Survival Theory Course

Martingales – definitions, properties, and applications

Michael Sachs


  1. Discrete time
  2. Continuous time intuition
  3. Limit theorems
  4. Applications

Martingales in discrete time

A process \(M = \{M_0, M_1, \ldots, M_n\}\) is a martingale if \(E|M_n| < \infty\) for all \(n\) and \[ E(M_n | \mathcal{F}_{n-1}) = E(M_n | M_1, \ldots, M_{n-1}) = M_{n-1}, \mbox{ for } n = 1, 2, \ldots, \] where \(\mathcal{F}_{n-1}\) is the history up to \(n-1\).

Example: Suppose \(X_1, X_2, \ldots\) be independent with \(P(X_i = 1) = P(X_i = -1) = 0.5\). \(M_n = X_1 + X_2 + \cdots X_n\), the winnings after \(n\) games, is a mean 0 martingale.

More examples

  1. Let \(X_1, X_2, \ldots\) be independent with mean 0. Is \(M_n = X_1 + \cdots + X_n\) a martingale?
  2. Let \(X_1, X_2, \ldots\) be independent with mean \(\mu\).
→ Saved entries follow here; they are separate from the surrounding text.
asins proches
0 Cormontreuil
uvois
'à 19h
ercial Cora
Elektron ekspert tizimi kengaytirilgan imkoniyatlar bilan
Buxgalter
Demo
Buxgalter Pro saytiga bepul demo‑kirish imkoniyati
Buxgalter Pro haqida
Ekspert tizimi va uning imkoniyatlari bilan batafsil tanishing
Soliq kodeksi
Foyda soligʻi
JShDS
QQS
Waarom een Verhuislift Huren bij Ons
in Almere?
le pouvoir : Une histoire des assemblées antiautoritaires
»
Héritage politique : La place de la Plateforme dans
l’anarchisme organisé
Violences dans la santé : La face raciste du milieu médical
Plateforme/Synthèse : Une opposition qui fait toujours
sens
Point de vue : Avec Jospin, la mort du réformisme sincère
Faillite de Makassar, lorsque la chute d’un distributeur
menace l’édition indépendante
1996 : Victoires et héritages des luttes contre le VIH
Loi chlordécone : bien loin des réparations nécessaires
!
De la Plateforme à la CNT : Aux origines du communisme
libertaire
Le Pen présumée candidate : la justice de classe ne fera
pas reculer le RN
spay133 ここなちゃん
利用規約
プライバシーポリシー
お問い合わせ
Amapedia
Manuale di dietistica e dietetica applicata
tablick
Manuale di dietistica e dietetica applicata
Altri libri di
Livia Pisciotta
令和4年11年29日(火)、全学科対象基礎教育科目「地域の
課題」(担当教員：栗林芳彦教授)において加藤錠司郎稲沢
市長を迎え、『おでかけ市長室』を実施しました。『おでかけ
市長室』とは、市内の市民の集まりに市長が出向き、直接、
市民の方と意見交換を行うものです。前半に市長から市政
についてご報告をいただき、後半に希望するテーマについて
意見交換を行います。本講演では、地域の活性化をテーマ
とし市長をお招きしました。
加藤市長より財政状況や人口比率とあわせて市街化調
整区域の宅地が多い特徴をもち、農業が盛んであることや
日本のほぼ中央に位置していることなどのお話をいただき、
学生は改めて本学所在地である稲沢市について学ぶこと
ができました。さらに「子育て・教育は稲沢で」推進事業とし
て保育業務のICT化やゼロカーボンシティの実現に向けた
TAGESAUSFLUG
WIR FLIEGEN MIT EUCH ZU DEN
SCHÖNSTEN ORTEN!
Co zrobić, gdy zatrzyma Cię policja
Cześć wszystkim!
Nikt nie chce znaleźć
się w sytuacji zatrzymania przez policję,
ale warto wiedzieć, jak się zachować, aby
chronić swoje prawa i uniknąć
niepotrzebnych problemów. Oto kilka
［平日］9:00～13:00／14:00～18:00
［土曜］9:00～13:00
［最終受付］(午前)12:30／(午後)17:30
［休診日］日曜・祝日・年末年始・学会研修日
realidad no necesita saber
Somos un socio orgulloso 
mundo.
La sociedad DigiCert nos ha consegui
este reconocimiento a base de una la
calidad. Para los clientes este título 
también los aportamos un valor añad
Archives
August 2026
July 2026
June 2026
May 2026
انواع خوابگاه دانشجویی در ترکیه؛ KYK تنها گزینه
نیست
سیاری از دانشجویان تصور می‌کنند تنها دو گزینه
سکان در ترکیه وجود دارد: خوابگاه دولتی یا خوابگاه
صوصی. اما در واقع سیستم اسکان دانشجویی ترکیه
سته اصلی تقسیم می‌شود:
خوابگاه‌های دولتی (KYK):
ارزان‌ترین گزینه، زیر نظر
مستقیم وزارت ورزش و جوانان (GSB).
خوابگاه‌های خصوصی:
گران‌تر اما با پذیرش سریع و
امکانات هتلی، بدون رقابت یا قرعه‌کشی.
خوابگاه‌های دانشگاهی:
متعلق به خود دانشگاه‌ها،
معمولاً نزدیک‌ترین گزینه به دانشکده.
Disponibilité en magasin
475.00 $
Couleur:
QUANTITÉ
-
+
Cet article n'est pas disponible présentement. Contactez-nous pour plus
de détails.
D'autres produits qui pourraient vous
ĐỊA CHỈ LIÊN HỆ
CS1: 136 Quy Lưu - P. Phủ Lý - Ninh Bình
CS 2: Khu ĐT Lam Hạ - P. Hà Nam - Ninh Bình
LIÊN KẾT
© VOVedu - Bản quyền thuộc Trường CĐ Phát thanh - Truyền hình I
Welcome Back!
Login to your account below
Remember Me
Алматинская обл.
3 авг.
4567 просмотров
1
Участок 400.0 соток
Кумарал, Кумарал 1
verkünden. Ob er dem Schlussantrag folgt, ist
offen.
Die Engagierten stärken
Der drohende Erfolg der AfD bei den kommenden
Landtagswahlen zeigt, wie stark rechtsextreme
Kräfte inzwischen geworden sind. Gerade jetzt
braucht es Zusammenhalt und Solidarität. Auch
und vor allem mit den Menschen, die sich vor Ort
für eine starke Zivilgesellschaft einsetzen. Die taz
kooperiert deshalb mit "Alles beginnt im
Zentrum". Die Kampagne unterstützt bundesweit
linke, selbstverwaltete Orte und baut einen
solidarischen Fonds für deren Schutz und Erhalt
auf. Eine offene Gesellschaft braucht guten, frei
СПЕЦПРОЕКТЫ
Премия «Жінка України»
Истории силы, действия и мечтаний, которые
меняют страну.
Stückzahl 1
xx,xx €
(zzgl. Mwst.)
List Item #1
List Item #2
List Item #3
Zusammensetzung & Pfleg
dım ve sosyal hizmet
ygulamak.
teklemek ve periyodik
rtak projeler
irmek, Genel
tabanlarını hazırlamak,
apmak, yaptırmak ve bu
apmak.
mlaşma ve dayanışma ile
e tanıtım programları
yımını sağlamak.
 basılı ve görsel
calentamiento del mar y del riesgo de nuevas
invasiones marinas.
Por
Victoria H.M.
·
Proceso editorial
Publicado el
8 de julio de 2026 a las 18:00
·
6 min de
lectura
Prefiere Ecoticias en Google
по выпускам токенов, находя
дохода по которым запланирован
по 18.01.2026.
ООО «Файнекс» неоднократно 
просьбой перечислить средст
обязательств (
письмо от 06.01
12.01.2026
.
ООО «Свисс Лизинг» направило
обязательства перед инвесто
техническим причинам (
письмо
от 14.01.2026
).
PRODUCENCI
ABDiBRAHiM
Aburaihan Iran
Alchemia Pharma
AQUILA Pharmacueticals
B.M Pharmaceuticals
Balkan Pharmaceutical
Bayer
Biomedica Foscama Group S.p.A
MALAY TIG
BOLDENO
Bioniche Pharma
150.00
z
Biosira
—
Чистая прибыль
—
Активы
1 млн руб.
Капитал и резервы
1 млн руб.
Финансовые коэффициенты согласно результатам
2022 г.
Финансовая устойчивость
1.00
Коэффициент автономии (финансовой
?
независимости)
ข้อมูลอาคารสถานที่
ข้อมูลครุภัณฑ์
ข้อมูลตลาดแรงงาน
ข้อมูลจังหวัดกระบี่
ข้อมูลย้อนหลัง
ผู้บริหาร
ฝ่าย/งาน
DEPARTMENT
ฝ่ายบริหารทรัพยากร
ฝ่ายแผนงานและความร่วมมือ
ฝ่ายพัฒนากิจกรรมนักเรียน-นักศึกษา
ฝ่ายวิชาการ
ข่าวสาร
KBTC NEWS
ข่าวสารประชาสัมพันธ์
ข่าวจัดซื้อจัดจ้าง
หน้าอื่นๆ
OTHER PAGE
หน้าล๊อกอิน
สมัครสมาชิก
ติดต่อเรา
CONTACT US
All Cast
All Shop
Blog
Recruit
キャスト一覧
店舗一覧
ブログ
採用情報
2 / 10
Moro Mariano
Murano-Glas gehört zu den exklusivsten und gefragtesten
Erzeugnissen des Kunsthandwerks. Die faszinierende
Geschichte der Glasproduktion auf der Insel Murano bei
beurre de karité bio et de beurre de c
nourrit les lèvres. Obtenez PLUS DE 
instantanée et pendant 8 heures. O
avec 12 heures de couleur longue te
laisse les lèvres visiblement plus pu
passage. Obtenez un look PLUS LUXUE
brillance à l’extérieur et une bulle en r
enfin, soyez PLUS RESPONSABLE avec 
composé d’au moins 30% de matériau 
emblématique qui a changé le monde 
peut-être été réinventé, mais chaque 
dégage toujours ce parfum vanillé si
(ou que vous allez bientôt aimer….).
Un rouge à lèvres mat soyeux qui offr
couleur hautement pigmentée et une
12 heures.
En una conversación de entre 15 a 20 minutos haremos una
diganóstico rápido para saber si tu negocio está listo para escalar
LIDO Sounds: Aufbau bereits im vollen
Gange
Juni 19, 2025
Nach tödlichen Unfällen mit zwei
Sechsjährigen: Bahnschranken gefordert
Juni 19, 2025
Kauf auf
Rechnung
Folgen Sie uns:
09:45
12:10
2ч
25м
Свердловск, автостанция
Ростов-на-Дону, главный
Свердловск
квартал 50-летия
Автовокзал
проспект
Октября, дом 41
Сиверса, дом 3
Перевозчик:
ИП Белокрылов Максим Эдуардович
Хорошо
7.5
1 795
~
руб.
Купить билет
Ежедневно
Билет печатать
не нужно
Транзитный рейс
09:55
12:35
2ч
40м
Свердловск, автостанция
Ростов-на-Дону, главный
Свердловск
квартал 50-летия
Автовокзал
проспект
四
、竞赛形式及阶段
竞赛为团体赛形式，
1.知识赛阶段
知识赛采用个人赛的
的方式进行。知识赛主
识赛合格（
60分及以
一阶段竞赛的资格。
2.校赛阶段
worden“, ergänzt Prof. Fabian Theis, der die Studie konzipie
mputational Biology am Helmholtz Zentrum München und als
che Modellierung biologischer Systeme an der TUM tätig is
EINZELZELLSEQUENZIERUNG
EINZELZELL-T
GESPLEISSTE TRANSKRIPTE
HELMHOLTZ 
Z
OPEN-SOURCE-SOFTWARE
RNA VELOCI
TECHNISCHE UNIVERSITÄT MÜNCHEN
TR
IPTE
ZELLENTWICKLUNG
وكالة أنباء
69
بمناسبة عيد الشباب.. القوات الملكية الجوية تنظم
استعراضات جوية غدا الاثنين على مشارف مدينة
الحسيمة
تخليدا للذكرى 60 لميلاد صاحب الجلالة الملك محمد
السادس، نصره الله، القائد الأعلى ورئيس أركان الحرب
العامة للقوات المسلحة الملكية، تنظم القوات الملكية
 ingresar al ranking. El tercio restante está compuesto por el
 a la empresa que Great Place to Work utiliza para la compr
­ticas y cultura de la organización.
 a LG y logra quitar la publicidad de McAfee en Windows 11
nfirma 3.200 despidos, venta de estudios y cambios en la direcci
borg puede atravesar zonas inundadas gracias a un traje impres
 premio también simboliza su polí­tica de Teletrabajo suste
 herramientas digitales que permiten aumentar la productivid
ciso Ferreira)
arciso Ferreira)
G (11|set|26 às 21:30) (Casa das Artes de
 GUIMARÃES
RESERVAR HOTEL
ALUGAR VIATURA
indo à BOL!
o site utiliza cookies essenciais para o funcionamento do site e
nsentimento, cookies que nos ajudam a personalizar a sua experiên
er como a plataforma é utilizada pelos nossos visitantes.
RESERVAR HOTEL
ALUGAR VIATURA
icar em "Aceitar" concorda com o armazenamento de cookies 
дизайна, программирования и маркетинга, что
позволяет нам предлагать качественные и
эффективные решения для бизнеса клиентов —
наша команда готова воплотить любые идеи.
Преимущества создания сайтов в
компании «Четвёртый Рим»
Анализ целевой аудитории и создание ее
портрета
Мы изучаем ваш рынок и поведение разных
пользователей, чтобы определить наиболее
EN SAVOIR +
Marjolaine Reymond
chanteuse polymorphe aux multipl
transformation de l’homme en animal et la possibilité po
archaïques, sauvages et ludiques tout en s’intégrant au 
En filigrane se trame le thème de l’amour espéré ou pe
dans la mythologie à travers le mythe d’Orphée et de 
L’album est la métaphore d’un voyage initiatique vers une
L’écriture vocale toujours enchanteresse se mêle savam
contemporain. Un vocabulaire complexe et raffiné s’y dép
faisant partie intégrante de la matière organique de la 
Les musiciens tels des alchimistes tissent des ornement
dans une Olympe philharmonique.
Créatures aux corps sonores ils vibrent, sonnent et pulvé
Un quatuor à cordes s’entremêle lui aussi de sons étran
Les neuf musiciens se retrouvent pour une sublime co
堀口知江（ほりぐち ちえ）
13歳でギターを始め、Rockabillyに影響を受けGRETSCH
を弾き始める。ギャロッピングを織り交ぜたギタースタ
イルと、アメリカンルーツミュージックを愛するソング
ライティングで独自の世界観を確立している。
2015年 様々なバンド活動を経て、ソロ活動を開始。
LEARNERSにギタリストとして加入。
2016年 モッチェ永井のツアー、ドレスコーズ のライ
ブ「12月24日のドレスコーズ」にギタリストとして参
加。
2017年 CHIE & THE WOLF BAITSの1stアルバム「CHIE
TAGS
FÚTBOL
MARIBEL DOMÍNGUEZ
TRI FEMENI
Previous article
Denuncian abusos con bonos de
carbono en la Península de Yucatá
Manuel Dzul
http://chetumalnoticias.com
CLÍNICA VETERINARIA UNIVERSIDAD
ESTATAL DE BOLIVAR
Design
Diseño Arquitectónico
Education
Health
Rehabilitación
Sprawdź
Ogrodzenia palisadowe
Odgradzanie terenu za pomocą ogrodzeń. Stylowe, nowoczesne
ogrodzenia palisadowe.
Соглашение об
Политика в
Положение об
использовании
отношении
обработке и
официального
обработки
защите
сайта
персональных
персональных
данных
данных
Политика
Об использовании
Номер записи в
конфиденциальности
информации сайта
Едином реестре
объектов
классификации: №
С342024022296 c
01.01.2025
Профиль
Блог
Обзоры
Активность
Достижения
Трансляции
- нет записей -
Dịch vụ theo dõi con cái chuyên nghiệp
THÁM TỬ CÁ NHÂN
Is \(S_n = X_1 + \cdots + X_n\) a martingale?
  3. Let \(X_1, X_2, \ldots\) be independent with mean 1. Is \(M_n = X_1 \cdot X_2 \cdots X_n\) a martingale?


  1. \(E(M_n | \mathcal{F}_m) = M_m\) for \(m < n\). How would you prove this?

Define the increments or martingale differences as \(\Delta M_n = M_n - M_{n-1}\).

  1. \(M_n\) is a martingale if and only if \(E(\Delta M_n | \mathcal{F}_{n-1}) = 0\)
  2. If \(M_n\) is a martingale then \(Cov(\Delta M_n, \Delta M_{n-1}) = 0\)


Consider \(X_1, X_2, \ldots\) be independent with history \(\mathcal{F}_n\).

Let \(H_n\) be a process such that \(H_n \in \mathcal{F}_{n-1}\). \(H_n\) is called a predictable process. Then the process \[ Z_n = H_0 X_0 + H_1 (X_1 - X_0) + \cdots + H_n (X_n - X_{n-1}) \] is called the transformation of \(X\) by \(H\) and we will write \(Z = H \bullet X\). We can also write \[ Z_n = (H \bullet X)_n = \sum_{s = 1}^nH_s \Delta X_s. \]

Important result

How would you prove this? Interpret this result in the context of our coin-flipping example.

Derivation of transformation result

Hint: prove it directly by considering \(E(Z_n - Z_{n-1} | \mathcal{F}_{n-1})\)

The Doob decomposition

Let \(X = \{X_0, X_1, \ldots X_n\}\) be a process with history \(\mathcal{F}\) and with \(X_0 = 0\). Define \(M = \{M_0, M_1, \ldots, M_n\}\) by \(M_0 = 0\) and \[ \Delta M_n = X_n - E(X_n | \mathcal{F}_{n-1}). \] The Doob decomposition is \[ X_n = E(X_n | \mathcal{F}_{n-1}) + \Delta M_n \] where the first term \(\{E(X_n | \mathcal{F}_{n-1})\}\) is a predictable process and the second term are the increments of a martingale.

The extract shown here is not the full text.